What to work on => Could you transcribe each record below exactly as written, setting the pictures aside?

Page images and extracted text:
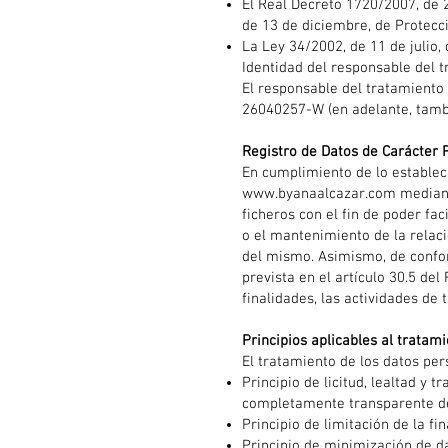
El Real Decreto 1720/2007, de 
de 13 de diciembre, de Protecc
La Ley 34/2002, de 11 de julio,
Identidad del responsable del 
El responsable del tratamiento
26040257-W (en adelante, tamb
Registro de Datos de Carácter 
En cumplimiento de lo establec
www.byanaalcazar.com
mediant
ficheros con el fin de poder fa
o el mantenimiento de la relaci
del mismo. Asimismo, de confor
prevista en el artículo 30.5 de
finalidades, las actividades de
Principios aplicables al tratam
El tratamiento de los datos per
Principio de licitud, lealtad y
completamente transparente de 
Principio de limitación de la fi
Principio de minimización de d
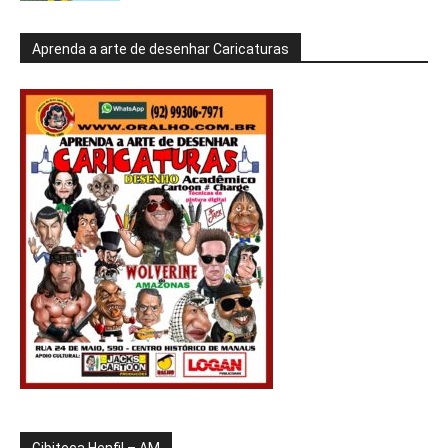
Aprenda a arte de desenhar Caricaturas
Gibiteca Henfil – AM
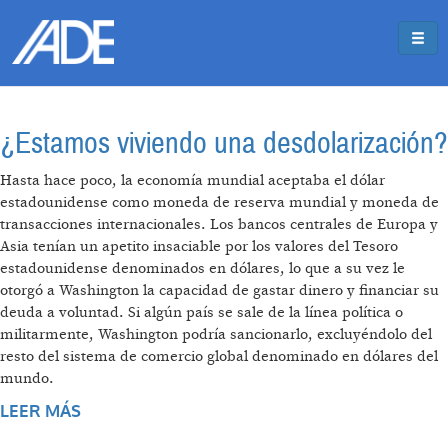
Pasar al contenido principal
Jump to main content
¿Estamos viviendo una desdolarización?
Hasta hace poco, la economía mundial aceptaba el dólar
estadounidense como moneda de reserva mundial y moneda de
transacciones internacionales. Los bancos centrales de Europa y
Asia tenían un apetito insaciable por los valores del Tesoro
estadounidense denominados en dólares, lo que a su vez le
otorgó a Washington la capacidad de gastar dinero y financiar su
deuda a voluntad. Si algún país se sale de la línea política o
militarmente, Washington podría sancionarlo, excluyéndolo del
resto del sistema de comercio global denominado en dólares del
mundo.
LEER MÁS
SOBRE ¿ESTAMOS VIVIENDO UNA
DESDOLARIZACIÓN?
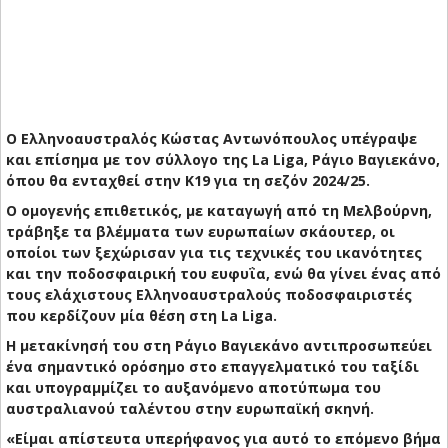
Ο Ελληνοαυστραλός Kώστας Αντωνόπουλος υπέγραψε
και επίσημα με τον σύλλογο της La Liga, Ράγιο Βαγιεκάνο,
όπου θα ενταχθεί στην Κ19 για τη σεζόν 2024/25.
Ο ομογενής επιθετικός, με καταγωγή από τη Μελβούρνη,
τράβηξε τα βλέμματα των ευρωπαίων σκάουτερ, οι
οποίοι των ξεχώρισαν για τις τεχνικές του ικανότητες
και την ποδοσφαιρική του ευφυΐα, ενώ θα γίνει ένας από
τους ελάχιστους Ελληνοαυστραλούς ποδοσφαιριστές
που κερδίζουν μία θέση στη La Liga.
Η μετακίνησή του στη Ράγιο Βαγιεκάνο αντιπροσωπεύει
ένα σημαντικό ορόσημο στο επαγγελματικό του ταξίδι
και υπογραμμίζει το αυξανόμενο αποτύπωμα του
αυστραλιανού ταλέντου στην ευρωπαϊκή σκηνή.
«Είμαι απίστευτα υπερήφανος για αυτό το επόμενο βήμα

Completed task =>
El Real Decreto 1720/2007, de 
de 13 de diciembre, de Protecc
La Ley 34/2002, de 11 de julio,
Identidad del responsable del 
El responsable del tratamiento
26040257-W (en adelante, tamb
Registro de Datos de Carácter 
En cumplimiento de lo establec
www.byanaalcazar.com
mediant
ficheros con el fin de poder fa
o el mantenimiento de la relaci
del mismo. Asimismo, de confor
prevista en el artículo 30.5 de
finalidades, las actividades de
Principios aplicables al tratam
El tratamiento de los datos per
Principio de licitud, lealtad y
completamente transparente de 
Principio de limitación de la fi
Principio de minimización de d
Aprenda a arte de desenhar Caricaturas
Gibiteca Henfil – AM
Pasar al contenido principal
Jump to main content
¿Estamos viviendo una desdolarización?
Hasta hace poco, la economía mundial aceptaba el dólar
estadounidense como moneda de reserva mundial y moneda de
transacciones internacionales. Los bancos centrales de Europa y
Asia tenían un apetito insaciable por los valores del Tesoro
estadounidense denominados en dólares, lo que a su vez le
otorgó a Washington la capacidad de gastar dinero y financiar su
deuda a voluntad. Si algún país se sale de la línea política o
militarmente, Washington podría sancionarlo, excluyéndolo del
resto del sistema de comercio global denominado en dólares del
mundo.
LEER MÁS
SOBRE ¿ESTAMOS VIVIENDO UNA
DESDOLARIZACIÓN?
Ο Ελληνοαυστραλός Kώστας Αντωνόπουλος υπέγραψε
και επίσημα με τον σύλλογο της La Liga, Ράγιο Βαγιεκάνο,
όπου θα ενταχθεί στην Κ19 για τη σεζόν 2024/25.
Ο ομογενής επιθετικός, με καταγωγή από τη Μελβούρνη,
τράβηξε τα βλέμματα των ευρωπαίων σκάουτερ, οι
οποίοι των ξεχώρισαν για τις τεχνικές του ικανότητες
και την ποδοσφαιρική του ευφυΐα, ενώ θα γίνει ένας από
τους ελάχιστους Ελληνοαυστραλούς ποδοσφαιριστές
που κερδίζουν μία θέση στη La Liga.
Η μετακίνησή του στη Ράγιο Βαγιεκάνο αντιπροσωπεύει
ένα σημαντικό ορόσημο στο επαγγελματικό του ταξίδι
και υπογραμμίζει το αυξανόμενο αποτύπωμα του
αυστραλιανού ταλέντου στην ευρωπαϊκή σκηνή.
«Είμαι απίστευτα υπερήφανος για αυτό το επόμενο βήμα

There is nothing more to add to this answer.